In 2018, Strimvelis, which had been developed by SR-TIGET in collaboration with GlaxoSmithKline, was acquired by Orchard Therapeutics along with the rest of the pharma’s rare disease gene-therapy portfolio. After taking the therapy to approval, however, Orchard pulled the plug and decided to cease marketing of the therapy. Fondazione Telethon then stepped in and had to arrange the transfer of the marketing authorization from the company to the foundation. Although SR-TIGET has been able to make the therapy available in Italy, Strimvelis remains unavailable elsewhere in Europe. This is unsurprising as setting up distribution networks across continents requires deep expertise and investment, and has long been the sole purview of commercial organizations.

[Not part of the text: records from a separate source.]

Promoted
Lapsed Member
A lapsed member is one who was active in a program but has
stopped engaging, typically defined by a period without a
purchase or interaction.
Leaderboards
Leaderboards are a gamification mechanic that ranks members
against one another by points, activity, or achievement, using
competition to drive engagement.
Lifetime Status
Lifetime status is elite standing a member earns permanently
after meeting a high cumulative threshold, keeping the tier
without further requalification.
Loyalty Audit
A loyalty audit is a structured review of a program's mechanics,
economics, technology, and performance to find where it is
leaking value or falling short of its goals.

In the case of Waskyra, the manufacturing and distribution strategy for the United States is not yet clear, but a week after the FDA decision, Fondazione Telethon signed a memorandum of understanding with the Orphan Therapeutics Accelerator (OTXL) under which Orphan Therapies (an OTXL subsidiary) will become the exclusive commercialization partner for the therapy. OTXL is a separate, US-based, non-profit organization focused on the clinical development of “shelved” ultra-rare disease treatments. That two independent non-profit organizations have come together to deliver a life-changing therapy to patients is of great significance and perhaps underappreciated by the wider community. It will be interesting to see how this partnership evolves, particularly with regards to pricing.

Indeed, pricing has been another thorny issue for Fondazione Telethon. The cost of Strimvelis is reportedly ~€600K. Between July 2023 (when the foundation obtained the marketing authorization) and the end of 2024, SR-TIGET has treated only two ADA-SCID patients (~14 children are born every year with the disease in Europe). Of most concern, the associated costs for these two treatments were €4.7 million. Although Fondazione Telethon is a non-profit entity, multi-million Euro losses of this kind simply are unsustainable. It will therefore be important that the foundation sets a price of Waskyra on the US market where it can at least recoup the costs of its treatment — if not make a return that it can invest back in further R&D efforts.

Which brings us to perhaps the most important takeaway from SR-TIGET’s Waskyra approval. It is striking how this foundation has focused very heavily on the development of gene therapies, and in particular ex vivo lentiviral gene therapies. Luigi Naldini, leader of SR-TIGIT, is a pioneer in the study of lentiviral vectors, and a lot of the research conducted at the institute over the years has focused on the optimization of vectors and on understanding the biology of hematopoietic stem cells with the eventual goal of fixing disease-causing mutations. According to the SR-TIGET website, the organization has treated ~25% of patients who have received hematopoietic stem cell-based gene therapy worldwide.

In contrast, most patient groups have a starting point around a specific disease (or a subset of related diseases) for which drug-discovery projects are launched, often using multiple therapeutic modalities to have as many “shots on goal” as possible. These are two fundamentally different approaches. SR-TIGET has focused on one therapeutic modality and then deployed it across different diseases; most other foundations focus on one disease and then invest in many different therapeutic modalities.

Ultra-rare drug developers and patient groups should take note: an increasing body of data suggests that organizations achieving development success have adopted a similar platform-based approach to bringing therapeutics to patients. And the reason for this is simple: putting together an entire discovery, commercialization and distribution apparatus for more than one therapeutic modality is simply unaffordable for most independently funded non-profits.

There are now several examples to illustrate this point. In the field of antisense oligonucleotides (ASOs), n-Lorem Foundation has achieved success using solely the ASO modality, with >35 kids suffering from 17 different “nano-rare” diseases now treated: CHCHD10/ALS, TARDBP, LMNB1, ATN1, SCN2A encephalopathy, PACS1, ASXL3/Bainbridge Ropers, MAPK8IP3/ALS, hnRNPH2/ASD, H3F3/chondrosarcoma, KIF1A/KAND, UBTF/CONDBA, TUBB4A-related leukodystrophy, EPL1/familial dysautonomia, serum amyloid A amyloidosis, or FLVCR1 and PRPH2 retinopathies. Again, success has been achieved by developing a single modality across an incredibly wide range of nano-rare neurodegenerative, neurodevelopmental, autonomic nervous system, kidney and retinal diseases.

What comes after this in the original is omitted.